Task brief →
Find every line in the data that contains the word "manter". Return each of those lines.

Data extracts section start

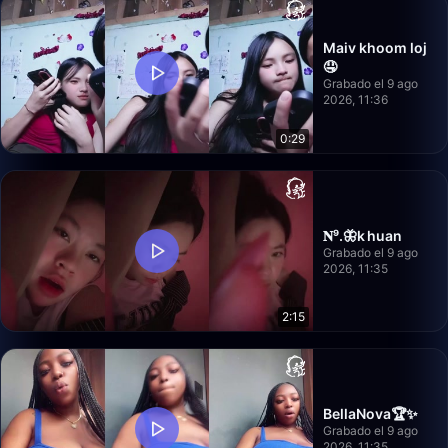
Maiv khoom loj
🤤
Grabado el 9 ago
2026, 11:36
0:29
𝐍⁹.🦋k huan
Grabado el 9 ago
2026, 11:35
2:15
BellaNova🏆✨
Grabado el 9 ago
2026, 11:35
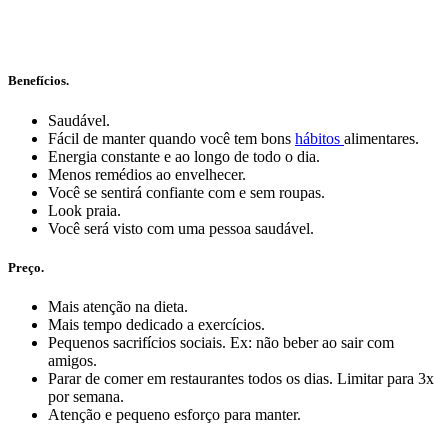
Benefícios.
Saudável.
Fácil de manter quando você tem bons
hábitos
alimentares.
Energia constante e ao longo de todo o dia.
Menos remédios ao envelhecer.
Você se sentirá confiante com e sem roupas.
Look praia.
Você será visto com uma pessoa saudável.
Preço.
Mais atenção na dieta.
Mais tempo dedicado a exercícios.
Pequenos sacrifícios sociais. Ex: não beber ao sair com
amigos.
Parar de comer em restaurantes todos os dias. Limitar para 3x
por semana.
Atenção e pequeno esforço para manter.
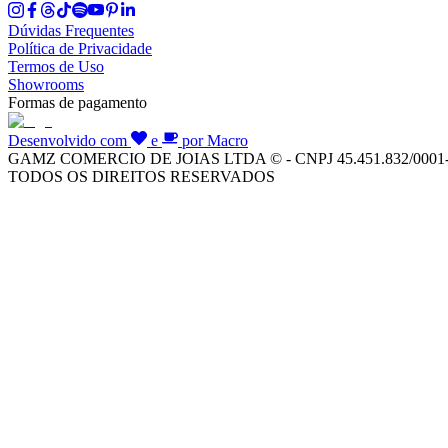
Dúvidas Frequentes
Política de Privacidade
Termos de Uso
Showrooms
Formas de pagamento
Desenvolvido com
e
por Macro
GAMZ COMERCIO DE JOIAS LTDA © - CNPJ 45.451.832/0001
TODOS OS DIREITOS RESERVADOS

Data extracts section end

Task response →
Fácil de manter quando você tem bons
Atenção e pequeno esforço para manter.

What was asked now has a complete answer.